A meditation on the fraught and complex relationship between land, politics and power, this is England through the eyes of a trespasser.

The vast majority of our country is entirely unknown to us because we are banned from setting foot on it. By law of trespass, we are excluded from 92 per cent of the land and 97 per cent of its waterways, blocked by walls whose legitimacy is rarely questioned. But behind them lies a story of enclosure, exploitation and dispossession of public rights whose effects last to this day.

The Book of Trespass takes us on a journey over the walls of England, into the thousands of square miles of rivers, woodland, lakes and meadows that are blocked from public access. By trespassing the land of the media magnates, Lords, politicians and private corporations that own England, Nick Hayes argues that the root of social inequality is the uneven distribution of land.

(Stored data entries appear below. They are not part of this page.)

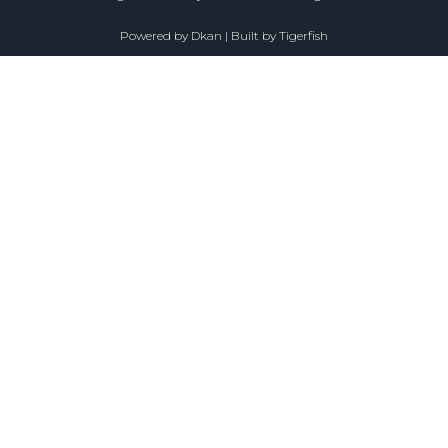
Powered by
Dkan
| Built by
Tigerfish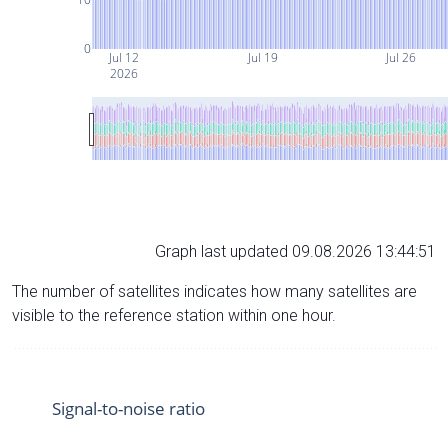
0
Jul 12
Jul 19
Jul 26
2026
Graph last updated 09.08.2026 13:44:51
The number of satellites indicates how many satellites are
visible to the reference station within one hour.
Signal-to-noise ratio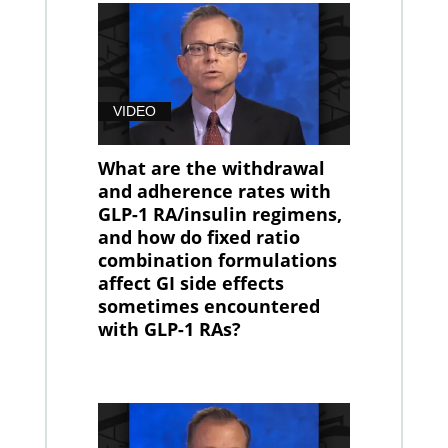
VIDEO
What are the withdrawal
and adherence rates with
GLP-1 RA/insulin regimens,
and how do fixed ratio
combination formulations
affect GI side effects
sometimes encountered
with GLP-1 RAs?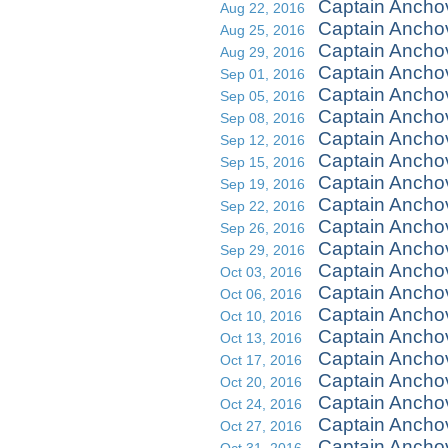
Captain Ancho
Aug 22, 2016
Captain Ancho
Aug 25, 2016
Captain Anchov
Aug 29, 2016
Captain Ancho
Sep 01, 2016
Captain Anchov
Sep 05, 2016
Captain Ancho
Sep 08, 2016
Captain Anch
Sep 12, 2016
Captain Ancho
Sep 15, 2016
Captain Ancho
Sep 19, 2016
Captain Ancho
Sep 22, 2016
Captain Ancho
Sep 26, 2016
Captain Ancho
Sep 29, 2016
Captain Ancho
Oct 03, 2016
Captain Ancho
Oct 06, 2016
Captain Anchov
Oct 10, 2016
Captain Ancho
Oct 13, 2016
Captain Ancho
Oct 17, 2016
Captain Ancho
Oct 20, 2016
Captain Ancho
Oct 24, 2016
Captain Anchov
Oct 27, 2016
Captain Ancho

Weaving together the stories of poachers, vagabonds, gypsies, witches, hippies, ravers, ramblers, migrants and protestors, and charting acts of civil disobedience that challenge orthodox power at its heart, The Book of Trespass will transform the way you see England.

Nick Hayes Bio –

Nick Hayes is an illustrator and writer living in london. He has written and drawn four graphic novels, The Rime of the modern Mariner, Woody Guthrie and the dust Bowl Ballads, Cormorance and The Drunken Sailor, all published by Jonathan Cape, and is about to release his first non fiction work, called the Book of Trespass, in which he puts forward an argument for greater access to the countryside of England and Wales.